Safety Walk Audit auf der Baustelle der Gunvor Raffineriegesellschaft Ingolstadt.
Neben den vorgenannten Punkten führt EDL IPF Workshops (Interdisciplinary Process Flow Workshops) durch. Dabei arbeiten Expertinnen und Experten aus verschiedenen Fachdisziplinen zusammen, analysieren die jeweiligen Prozessflüsse und identifizieren potenzielle Gefahrenpunkte. Daraus leiten sie notwendige Maßnahmen zur Vermeidung von Unfällen und zur Verbesserung der Prozesssicherheit ab.
Weiterhin werden Anlagenmodelle und -pläne in verschiedenen Phasen der Planung mit allen Fachgewerken und Beteiligten überprüft. Diese Model Reviews zeigen den Bearbeitungsstand und die Umsetzung der Vorgaben üblicherweise mit den Meilensteinen 30/60/90 Prozent Planungsfortschritt. In einem virtuellen Rundgang durch die Anlage werden sicherheitsrelevante Aspekte wie beispielsweise das Human Factors Engineering, die Flucht- und Rettungswege, Barrierefreiheit und sichere Bedienbarkeit von Armaturen in der Anlage überprüft. In jedem Bearbeitungsstadium werden sicherheitsbezogene Abweichungen identifiziert und korrigiert sowie Verbesserungspotenziale ermittelt.
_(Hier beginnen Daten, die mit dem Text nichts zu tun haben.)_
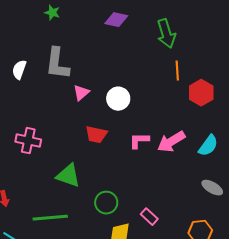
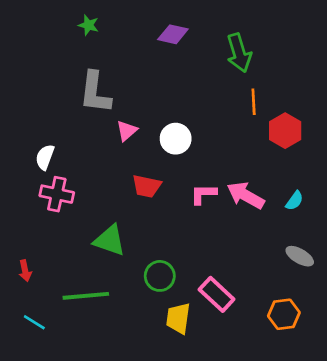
white semicircle: (19, 70) -> (45, 157), moved
pink arrow: (171, 142) -> (246, 195), turned 60
cyan semicircle: (208, 146) -> (294, 201), size x0.7
pink rectangle: (149, 217) -> (217, 294), size x1.5

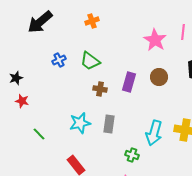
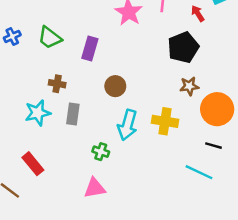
brown circle: (159, 77) -> (115, 86), moved
purple rectangle: (129, 82) -> (90, 49), moved
brown cross: (100, 89) -> (57, 84), moved

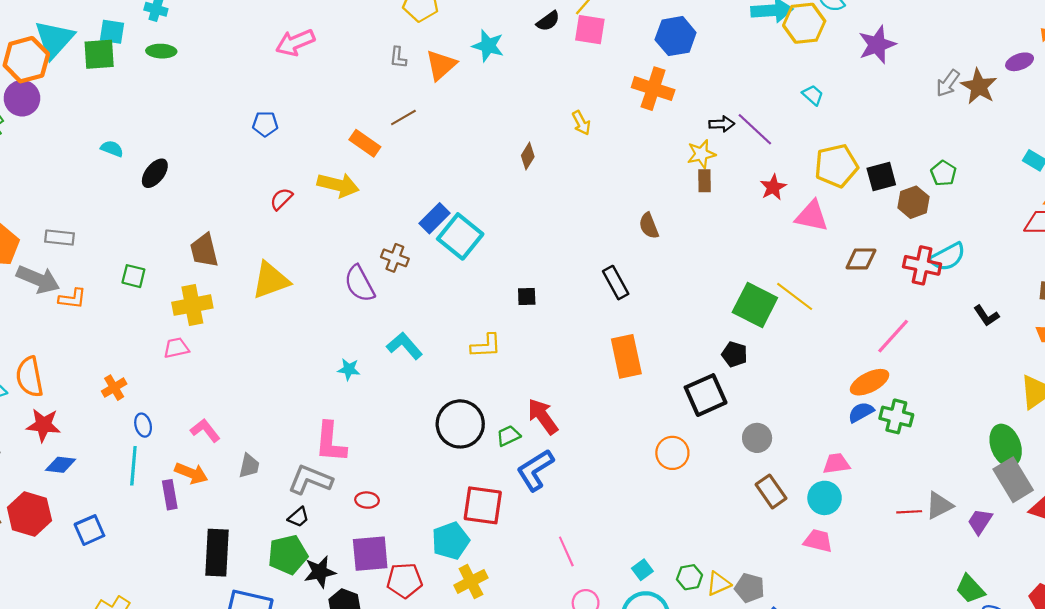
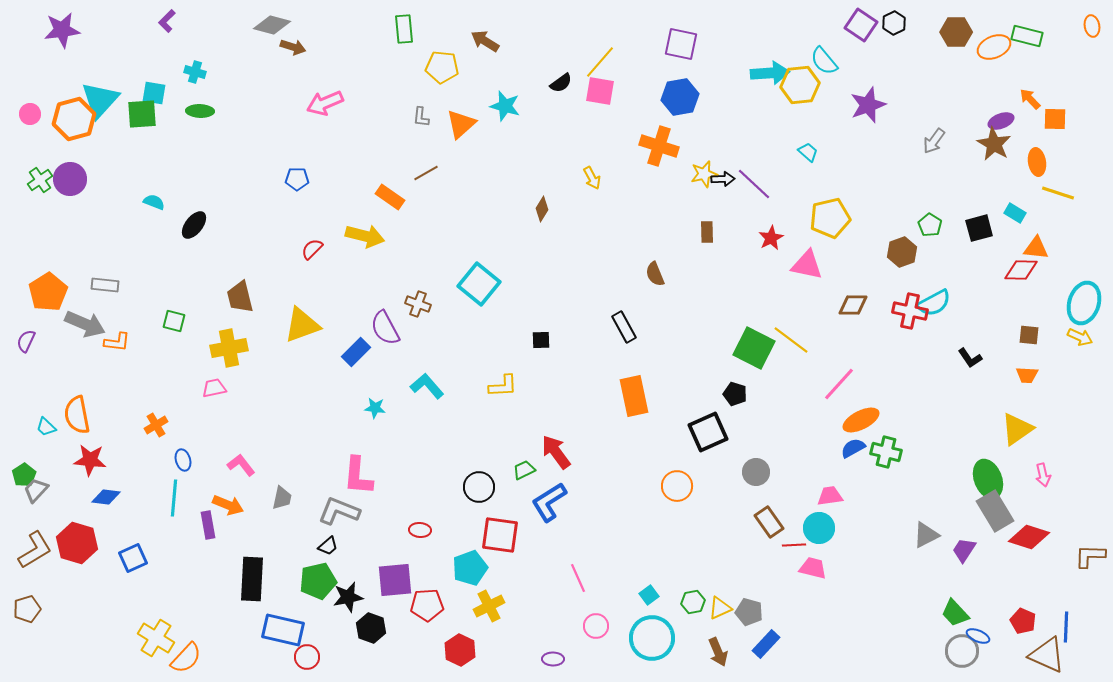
brown star: (979, 86) -> (994, 144), moved
purple circle: (22, 98) -> (70, 179), moved
yellow star: (701, 154) -> (704, 174), moved
black square: (881, 176) -> (979, 228), moved
blue rectangle: (435, 218) -> (356, 352), moved
pink line: (893, 336) -> (839, 384), moved
black circle: (460, 424) -> (479, 487), moved, size x0.7
red ellipse: (367, 500) -> (420, 530), moved
red line: (909, 512) -> (794, 545), moved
Arbeitssicherheit von Anfang an: Vom HSSE-Rundgang zur Safety
Geht das Projekt in seine Umsetzungsphase und die Baustellenaktivitäten beginnen, spielt die Arbeitssicherheit des eigenen Personals sowie des Anlagenbetreibers und der Kontraktoren eine wichtige Rolle. Zur Gewährleistung der Sicherheit werden regelmäßige Unterweisungen zum Arbeits- und Gesundheits- sowie Umweltschutz durchgeführt. Damit werden die auf der Baustelle Agierenden für Sicherheitsaspekte sensibilisiert und Erfahrungen ausgetauscht. EDL führt zudem regelmäßig sicherheitstechnische Bewertungen der Kontraktoren für Ausrüstungsmontagen auf der Baustelle durch, wobei die Auswahl der Kontraktoren auf der Basis der nachgewiesenen Erfahrung und Einhaltung hoher Sicherheitsstandards erfolgt.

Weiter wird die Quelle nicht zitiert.